Works even better than I first imagined/requested. I remember having to program a "word count" program along those lines back in high school as one of our introductory programs to learn about string input, arrays, and using loops. I always imagined it would be incredibly useful as a spellcheck... and it is!

I have zero idea why your typical word processor does not have spellcheck functionality anywhere near what is in Sigil currently.

Quote:
Originally Posted by Gregg Bell View Post
And the regex thing \btext\b is just awesome.
Yeah, I learned about \b from someone on these forums (I forget the user), but once I saw it in usage, it was genius. (Perhaps it was in the sticky: Regex Examples.)

Quote:
Originally Posted by Gregg Bell View Post
This is my very first experience using Regex (I've always been a little intimidated by it) and thanks to you it's a great one.
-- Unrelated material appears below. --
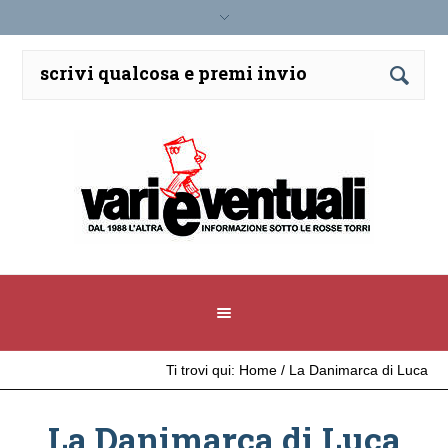
Ti trovi qui:
Home
/
La Danimarca di Luca
La Danimarca di Luca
Appreciate it!
It is EXTREMELY powerful, and you have to be very careful sometimes to make sure you do not delete important information, especially when using symbols such as "+" (more than 1), or "*" (more than 0).

I learned most of my stuff from the Regex Tutorial:

http://www.regular-expressions.info/tutorial.html

I have a big Regex collection that I use all the time, most notably:

- A Sigil "group" to clean up all the ABBYY Finereader cruft
- Swapping footnotes from superscript footnotes -> [#] format
- Combining broken paragraphs (happens VERY often in OCR)
- "Fixing" the TOC code from Sigil (auto changing the Sigil format to match my "toc" classes in my CSS).
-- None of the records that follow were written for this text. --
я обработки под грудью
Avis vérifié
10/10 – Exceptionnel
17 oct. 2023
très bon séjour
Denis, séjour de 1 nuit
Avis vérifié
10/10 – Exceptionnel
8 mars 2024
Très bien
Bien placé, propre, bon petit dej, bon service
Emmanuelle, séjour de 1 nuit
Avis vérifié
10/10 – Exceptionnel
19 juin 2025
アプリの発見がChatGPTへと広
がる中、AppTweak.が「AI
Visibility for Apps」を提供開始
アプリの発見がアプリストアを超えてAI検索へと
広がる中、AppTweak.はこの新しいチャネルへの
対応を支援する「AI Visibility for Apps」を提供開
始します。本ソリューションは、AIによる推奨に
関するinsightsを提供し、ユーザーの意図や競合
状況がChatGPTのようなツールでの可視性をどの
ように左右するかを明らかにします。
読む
This is one that I use quite often to fix "en dashes" (See https://en.wikipedia.org/wiki/Dash#En_dash):

Search:

Code:
([0-9])-([0-9])
Replace:

Code:
\1–\2
This Regex will look for two numbers separated by a hyphen, and replace the hyphen with an en dash. I step through and replace one by one to make sure that the en dash belongs. Very helpful for adding them between page numbers/years.